Miguel Jorge delved into policy:

  • We have the tools at our disposal to end overfishing. We should start tackling the problem now.
  • Subsidies for industrial fishing are > $25 billion a year.
  • We need fisherman see the ocean as their future. Goal should be to make as much as much money as possible while catching as few fish as possible.
  • The system of overfishing is deeply entrenched. Need to reach out to local food types, medical people, and other communities.

Sylvia Earle waxed poetic:

  • Trawling is like using a bulldozer to catch songbirds.
  • Only a fraction of one percent of the ocean is a marine reserve. Consider the ocean the blue heart of the planet. How much of your heart is enough to protect?
  • What about the value of fish alive, in the ocean, as part of the ecosystem?
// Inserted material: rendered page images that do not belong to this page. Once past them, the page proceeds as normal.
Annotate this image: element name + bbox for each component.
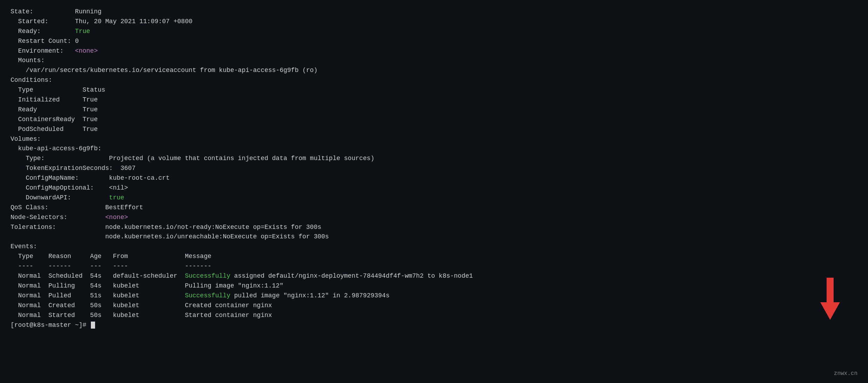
arrow-down-indicator [820, 302, 840, 320]
terminal-output: State: Running Started: Thu, 20 May 2021… [11, 7, 857, 330]
watermark: znwx.cn [834, 370, 857, 377]
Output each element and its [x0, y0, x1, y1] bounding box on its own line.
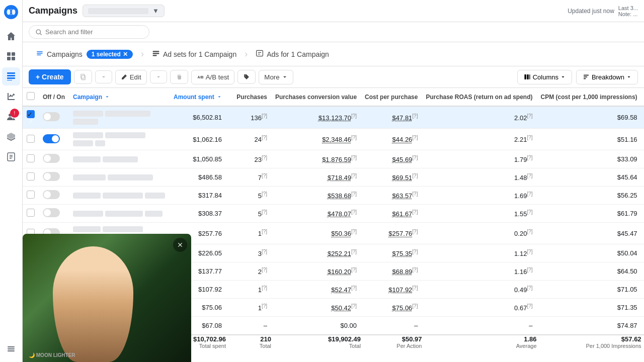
meta-logo[interactable] [3, 4, 19, 20]
campaign-name-cell[interactable] [69, 187, 170, 205]
row-toggle-cell [39, 187, 69, 205]
cpp-cell: $75.35[?] [361, 244, 422, 262]
campaign-toggle[interactable] [43, 134, 60, 143]
tag-button[interactable] [237, 70, 256, 84]
cpp-cell: $75.06[?] [361, 299, 422, 317]
row-checkbox[interactable] [27, 172, 35, 180]
more-button[interactable]: More [259, 70, 293, 84]
sidebar-item-table[interactable] [2, 67, 20, 85]
col-checkbox[interactable] [23, 88, 39, 106]
breadcrumb-ads[interactable]: Ads for 1 Campaign [249, 45, 336, 63]
video-close-button[interactable] [173, 238, 187, 252]
breadcrumb-campaigns[interactable]: Campaigns 1 selected ✕ [29, 45, 140, 63]
col-off-on[interactable]: Off / On [39, 88, 69, 106]
duplicate-icon [79, 73, 87, 80]
edit-label: Edit [130, 73, 141, 81]
purchases-cell: 136[?] [226, 106, 271, 129]
sidebar-item-grid[interactable] [2, 47, 20, 65]
breakdown-button[interactable]: Breakdown [576, 70, 638, 84]
search-icon [35, 29, 42, 36]
search-input[interactable] [45, 28, 143, 36]
campaign-name-cell[interactable] [69, 129, 170, 150]
more-dropdown-button[interactable] [95, 70, 112, 83]
delete-button[interactable] [170, 70, 188, 84]
chevron-down-icon [101, 74, 107, 80]
row-checkbox[interactable]: ✓ [27, 110, 35, 118]
ads-label: Ads for 1 Campaign [267, 50, 329, 58]
campaign-name-block [73, 132, 103, 138]
col-amount-spent[interactable]: Amount spent [170, 88, 226, 106]
svg-rect-9 [7, 77, 15, 79]
ab-test-button[interactable]: A/B A/B test [191, 70, 235, 84]
sidebar-item-menu[interactable] [2, 340, 20, 358]
campaign-name-cell[interactable] [69, 205, 170, 223]
campaign-name-block [103, 193, 143, 199]
page-title: Campaigns [29, 6, 77, 16]
campaign-toggle[interactable] [43, 190, 60, 199]
clear-selection-button[interactable]: ✕ [123, 51, 128, 58]
breakdown-label: Breakdown [592, 73, 624, 81]
cpp-cell: $257.76[?] [361, 223, 422, 244]
roas-cell: 1.16[?] [422, 262, 536, 281]
campaign-name-cell[interactable] [69, 150, 170, 168]
sidebar-item-reports[interactable] [2, 148, 20, 166]
cpc-cell: $0.57 [641, 150, 644, 168]
svg-rect-24 [152, 55, 156, 56]
breadcrumb-adsets[interactable]: Ad sets for 1 Campaign [145, 45, 244, 63]
col-pcv[interactable]: Purchases conversion value [271, 88, 361, 106]
campaign-toggle[interactable] [43, 154, 60, 163]
sidebar-item-home[interactable] [2, 27, 20, 45]
more-chevron-icon [282, 74, 288, 80]
searchbar [23, 22, 644, 42]
purchases-cell: 2[?] [226, 262, 271, 281]
dropdown-arrow-icon: ▼ [152, 7, 159, 15]
col-purchases[interactable]: Purchases [226, 88, 271, 106]
columns-chevron-icon [560, 74, 566, 79]
cpm-cell: $61.79 [537, 205, 641, 223]
sidebar: ! [0, 0, 23, 362]
cpp-cell: $107.92[?] [361, 281, 422, 299]
create-button[interactable]: + Create [29, 69, 71, 84]
amount-spent-cell: $1,050.85 [170, 150, 226, 168]
select-all-checkbox[interactable] [27, 92, 35, 100]
columns-button[interactable]: Columns [517, 70, 572, 84]
sidebar-item-chart[interactable] [2, 87, 20, 106]
campaign-toggle[interactable] [43, 172, 60, 181]
svg-rect-10 [7, 80, 12, 80]
table-row: $1,050.8523[?]$1,876.59[?]$45.69[?]1.79[… [23, 150, 644, 168]
edit-dropdown-button[interactable] [150, 70, 167, 83]
video-logo: 🌙 MOON LIGHTER [29, 352, 75, 358]
table-row: $1,062.1624[?]$2,348.46[?]$44.26[?]2.21[… [23, 129, 644, 150]
campaign-toggle[interactable] [43, 112, 60, 121]
campaign-name-cell[interactable] [69, 168, 170, 187]
svg-rect-23 [152, 53, 159, 54]
footer-cell: 210Total [226, 335, 271, 349]
adsets-icon [152, 49, 160, 59]
video-person [53, 246, 133, 362]
row-checkbox[interactable] [27, 154, 35, 162]
campaign-name-cell[interactable] [69, 106, 170, 129]
search-wrap[interactable] [29, 25, 149, 39]
row-checkbox[interactable] [27, 191, 35, 199]
selected-count: 1 selected [92, 51, 121, 58]
sidebar-item-people[interactable]: ! [2, 108, 20, 126]
col-cpm[interactable]: CPM (cost per 1,000 impressions) [537, 88, 641, 106]
col-roas[interactable]: Purchase ROAS (return on ad spend) [422, 88, 536, 106]
duplicate-button[interactable] [74, 70, 92, 84]
row-checkbox[interactable] [27, 209, 35, 217]
selected-badge[interactable]: 1 selected ✕ [87, 50, 133, 59]
sidebar-item-layers[interactable] [2, 128, 20, 146]
col-cpc[interactable]: CPC (cost per link click) [641, 88, 644, 106]
account-dropdown[interactable]: ▼ [83, 5, 165, 17]
pcv-cell: $0.00 [271, 317, 361, 335]
col-campaign[interactable]: Campaign [69, 88, 170, 106]
campaign-name-block [73, 140, 93, 146]
campaign-toggle[interactable] [43, 208, 60, 217]
cpc-cell: $0.86 [641, 317, 644, 335]
edit-button[interactable]: Edit [115, 70, 147, 84]
pcv-cell: $50.42[?] [271, 299, 361, 317]
footer-cell: $19,902.49Total [271, 335, 361, 349]
row-checkbox[interactable] [27, 135, 35, 143]
table-header-row: Off / On Campaign Amount spent Purchases [23, 88, 644, 106]
col-cpp[interactable]: Cost per purchase [361, 88, 422, 106]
I discussed small-scale/artisanal fishing in developing countries:

  • There is a great opportunity for artisanal fisheries to be sustainable while providing employment, in large part because they have low bycatch and fuel use. However, these small boats and the associated communities can’t relocate of fish further offshore, so sustainable management of nearshore fisheries is critical. (See paper by Jacquet and Pauly comparing industrial and small-scale fisheries.)
  • Community-based fisheries management is a promising approach involving those who have historically managed the resource. (See previous blog post on Rare/EDF/UCSB partnership.)
  • Food security is a critical issue for small-scale coastal fisheries. 1 billion people in developing countries depend on fishing for their primary source of protein. (Source)
  • Overfishing is a national security issue. Some of the pirates in Somalia used to be fishermen but turned to piracy after foreign boats overexploited their fish stocks. (See Time magazine article about how Somali fishers became pirates.)
  • Industrial fishing is heavily subsidized. If there is an appropriate role for subsidies it is in supporting artisanal fishers and their communities as they transition to sustainable fisheries.

Also of note:

  • The Forum marked for me the weekend I became a grownup tweeter. Sending ~100 tweets over the course of the weekend, I helped to live-tweet the event and share the conversations in Aspen with followers online. If you want to check out all the tweets from the weekend, check out #AEF2012. It was rewarding to be able to engage people via this new-to-me medium.  Stay tuned for more tweeting from @ayanaeliza.
  • The panel illuminated some of the differing perspectives on ocean conservation, in part via my exchanges with Sylvia Earle. While completely cordial, I countered her “don’t eat fish” points with “fish are the primary source of protein and livelihood for a billion people in developing countries, so let’s figure out how to make fishing sustainable.”
  • Based on my discussion of the unsustainability of shrimp (for more on this see www.shrimpsuck.org), the Brooks School (a prep school in Massachusetts) banned shrimp from their menu and asked me to come speak to their students. This was thrilling, and of course I accepted the invitation.
  • Barton Seaver hosted a sustainable luncheon, which featured hickory-smoked lionfish. Yum. Saving Caribbean coral reefs never tasted so good. Find a National Geographic post on the luncheon here.

All in all it was a great event. Kudos to David Monsma, Andrea Browne Phillips, Nikki De Vignes, and the rest of the team who pulled it off. And I was able to sneak in a hike to the Maroon Bells the morning I departed. Inspiration for “purple mountain majesty” and John Denver lyrics. Majestic indeed.